Mt. Juliet and Lebanon TN
Unexpected events can affect your finances, even when you use a budget. Child support is an unwavering expense for divorced parents with children. However, when financial problems arise, you may wonder if you can change the child support amount, whether you pay or receive it. Our Mt. Juliet child support attorney at the Law Office of Yancy Belcher says Tennessee payors and payees may adjust child support if they show a significant and material change since the court enacted the initial support plan. Today on the blog, we explain how the Tennessee family court calculates child support to determine if financial changes are significant enough to warrant a change.
Tennessee Child Support Determination
Understanding how a court views a modification petition requires reviewing the initial support plan. Tennessee’s courts follow child support guidelines to provide some consistency. Because each court considers the same elements, developing a support plan and understanding necessary changes is easy.
Support Guidelines require family courts to consider each party’s income. Paychecks, self-employment income, commissions or tips, stocks, 401(k)s, bank accounts, social security, workers’ comp, and other government payments qualify. Your IRS form will affect child support.
The court finds the plan “correct” but “rebuttable.” Either spouse can request a different payment schedule, but they must justify it. Change the first plan if you or your spouse have higher-than-normal medical costs due to an accident or new health condition.

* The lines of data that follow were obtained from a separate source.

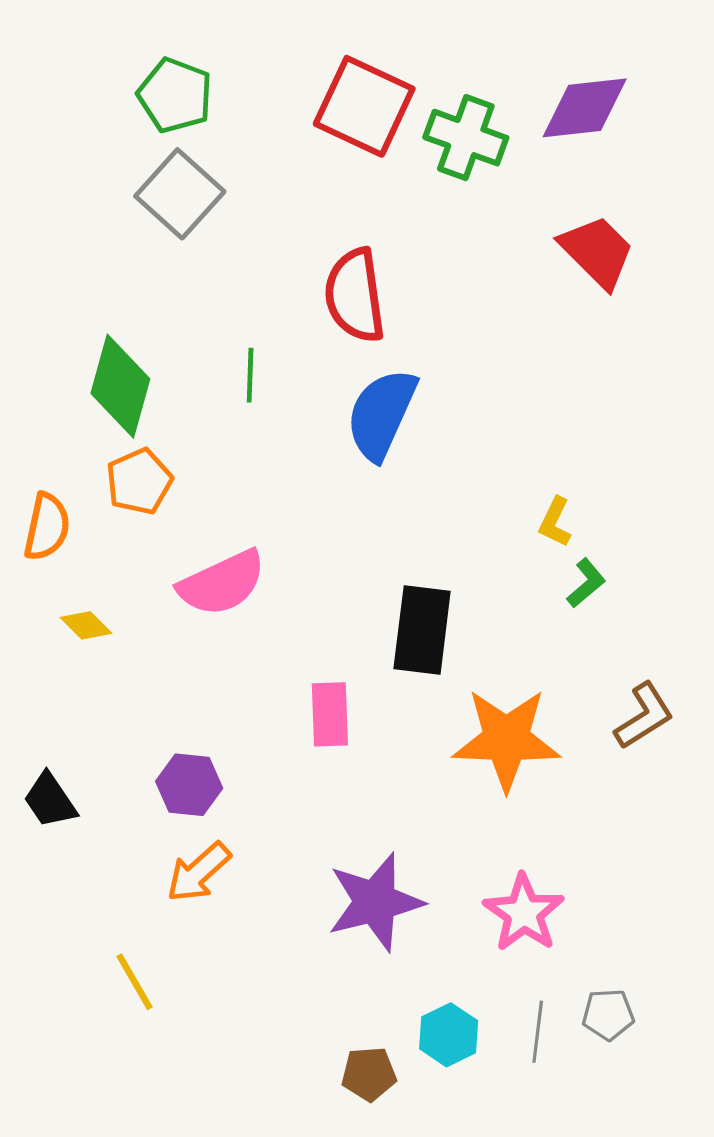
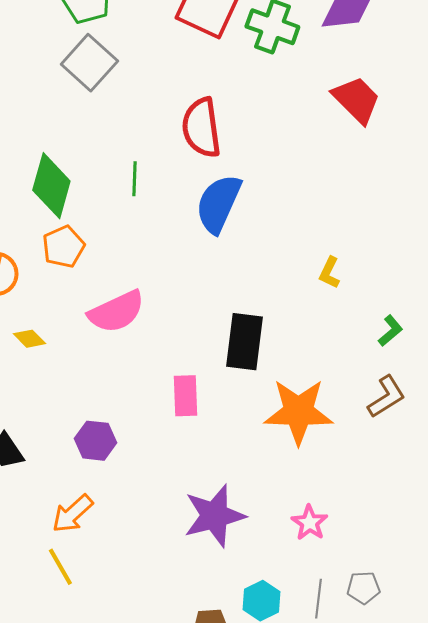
green L-shape: (586, 583) -> (390, 331), moved
orange arrow: (199, 872) -> (72, 514), moved
pink star: (524, 913) -> (309, 523), size x0.7

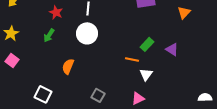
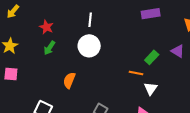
red star: (56, 12) -> (46, 27), moved
purple triangle: (172, 49) -> (178, 51), moved
pink square: (12, 60) -> (11, 74), turned -32

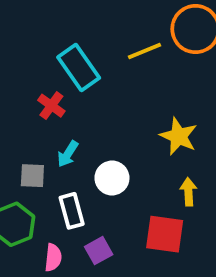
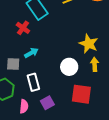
cyan arrow: (68, 154) -> (31, 53), turned -152
white circle: (112, 178) -> (69, 67), moved
yellow arrow: (188, 192) -> (95, 64), moved

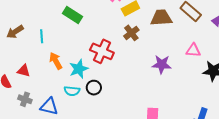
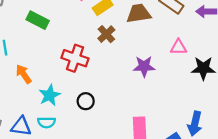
cyan star: (79, 69) -> (50, 95), moved
black circle: (94, 88) -> (86, 101), moved
cyan semicircle: (72, 91) -> (46, 122), moved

Tennessee courts consider a spouse’s other children. If the payer has previous children, the court may reduce the amount. After considering these factors, a divorce settlement includes child support. Changing this plan needs court approval. The courts must see a change in circumstances that causes one parent difficulty and apply a variance test.
Tennessee Variance Test
When a parent’s monthly income changes by 15%, courts can adjust child support by 15%. The court may approve a change based on the variance test if the paying parent gets promoted. In addition, new medical or school expenses can lead to authorized adjustments.

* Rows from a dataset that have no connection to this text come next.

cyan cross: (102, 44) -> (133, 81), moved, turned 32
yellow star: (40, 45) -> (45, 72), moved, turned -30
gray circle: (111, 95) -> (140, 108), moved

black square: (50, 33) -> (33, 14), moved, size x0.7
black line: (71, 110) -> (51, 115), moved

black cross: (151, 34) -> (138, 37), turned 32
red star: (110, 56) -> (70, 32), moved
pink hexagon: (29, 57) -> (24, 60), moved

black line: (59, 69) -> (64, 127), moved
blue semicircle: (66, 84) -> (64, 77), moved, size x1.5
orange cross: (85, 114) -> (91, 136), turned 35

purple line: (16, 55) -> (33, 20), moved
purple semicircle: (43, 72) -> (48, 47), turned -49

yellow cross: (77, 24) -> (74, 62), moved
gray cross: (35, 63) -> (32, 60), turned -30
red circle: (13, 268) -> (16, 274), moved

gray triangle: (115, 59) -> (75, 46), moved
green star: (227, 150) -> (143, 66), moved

Tennessee halves the variance test to 7.5% for parents who are unemployed or underemployed based on education and experience and have a low income to qualify for the lower variance test measure. Unemployed or underemployed parents must be involuntarily unemployed or underemployed. A parent’s job loss won’t affect child support payments, even if they choose a lower-paying but more rewarding job, says our Hermitage child support attorney. If any of these conditions result in a modified support order, a court may require the parent to show evidence of job search efforts and revert to the previous payment schedule.
Measuring Changed Circumstances
Substantial change may be less measurable but affects agreements. Remarrying doesn’t change the plan, for example. However, having another child can reduce child support payments. Also, jailed parents could seek a child support adjustment after 180 days.

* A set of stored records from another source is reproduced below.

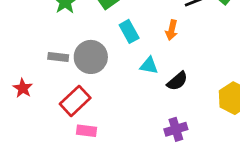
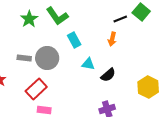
orange arrow: (172, 30) -> (112, 39), moved

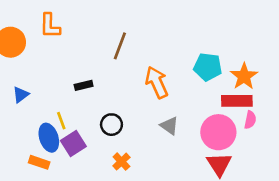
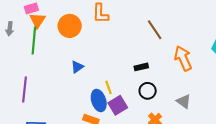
brown line: (120, 46) -> (155, 30), turned -55
black rectangle: (84, 85) -> (141, 67), moved
gray triangle: (169, 126) -> (184, 101), moved

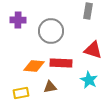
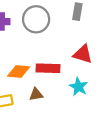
gray circle: (51, 31) -> (36, 19), moved

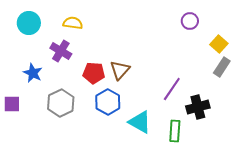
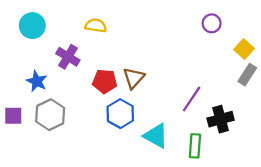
yellow semicircle: (73, 23) -> (96, 26), moved
gray hexagon: (61, 103) -> (50, 115), moved

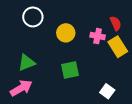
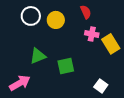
red semicircle: (116, 23) -> (86, 12), moved
yellow circle: (66, 33) -> (56, 20), moved
green triangle: (27, 63) -> (38, 56), moved

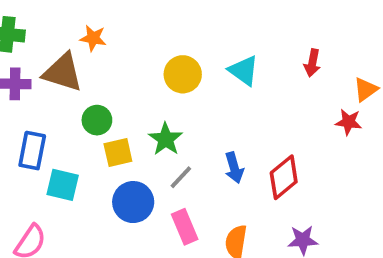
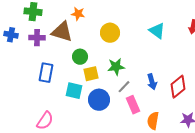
yellow circle: (183, 74) -> (110, 33), moved
green star: (166, 139) -> (116, 67), turned 30
cyan square: (63, 185) -> (74, 91), moved
pink rectangle: (185, 227) -> (133, 105), moved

Tennessee Child Support Modification Order
You and the other parent may make a new payment plan, which makes changes less controversial, but you must follow legal procedures for enforcement. Many divorced parents co-parent amicably. If one child has a severe accident and needs medical care and therapy, the paying parent may need to chip in. The stay-at-home parent may accept less pay if the working parent gets laid off.
Amicable agreements are outstanding but not legal so either party can back out at any time. Private contracts between spouses are not enforceable by the courts.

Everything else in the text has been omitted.